Please transcribe the data that follows without the pictures, keeping every word the same.

** Task material follows **

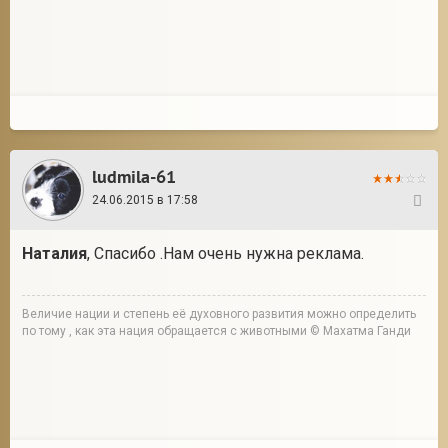
ludmila-61
24.06.2015 в 17:58
31
Наталия
, Спасибо .Нам очень нужна реклама.
Величие нации и степень её духовного развития можно определить
по тому , как эта нация обращается с животными © Махатма Ганди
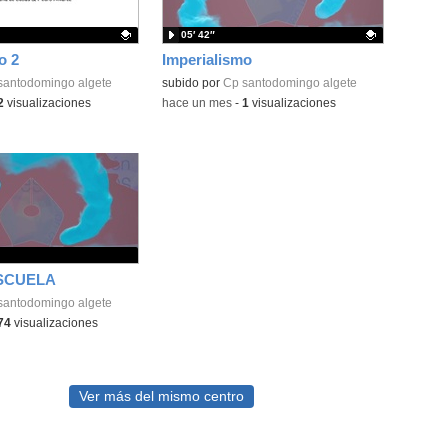
05′ 42″
o 2
Imperialismo
ativo.
santodomingo algete
Contenido educativo.
subido por
Cp santodomingo algete
2
visualizaciones
-
hace un mes
-
1
visualizaciones
SCUELA
santodomingo algete
74
visualizaciones
Ver más del mismo centro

** End of Task material **

* **Written response**:
ludmila-61
24.06.2015 в 17:58
31
Наталия
, Спасибо .Нам очень нужна реклама.
Величие нации и степень её духовного развития можно определить
по тому , как эта нация обращается с животными © Махатма Ганди
05′ 42″
o 2
Imperialismo
ativo.
santodomingo algete
Contenido educativo.
subido por
Cp santodomingo algete
2
visualizaciones
-
hace un mes
-
1
visualizaciones
SCUELA
santodomingo algete
74
visualizaciones
Ver más del mismo centro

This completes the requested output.